All of the data should be given again word for word, though the images are to be left out.

Saved data entries:
%%
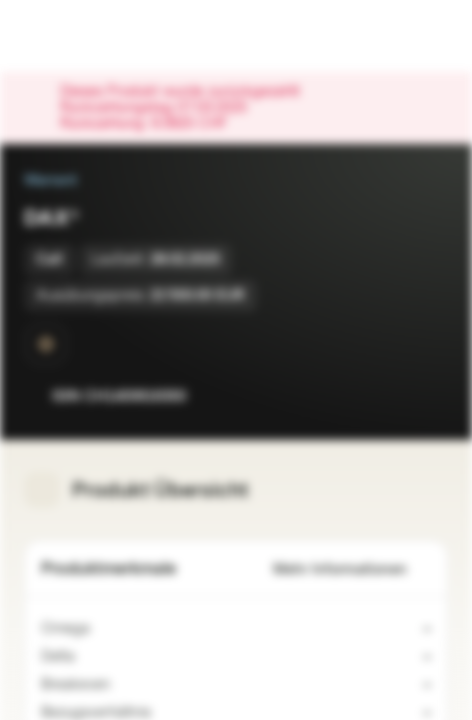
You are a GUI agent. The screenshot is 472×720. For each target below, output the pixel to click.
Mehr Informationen (352, 569)
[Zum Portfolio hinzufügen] (428, 396)
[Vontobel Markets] (78, 36)
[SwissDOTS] (46, 344)
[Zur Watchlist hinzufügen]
%%
= Result of the exercise =
You are a GUI agent. The screenshot is 472×720. For each target below, output the pixel to click.
Mehr Informationen (352, 569)
[Zum Portfolio hinzufügen] (428, 396)
[Vontobel Markets] (78, 36)
[SwissDOTS] (46, 344)
[Zur Watchlist hinzufügen]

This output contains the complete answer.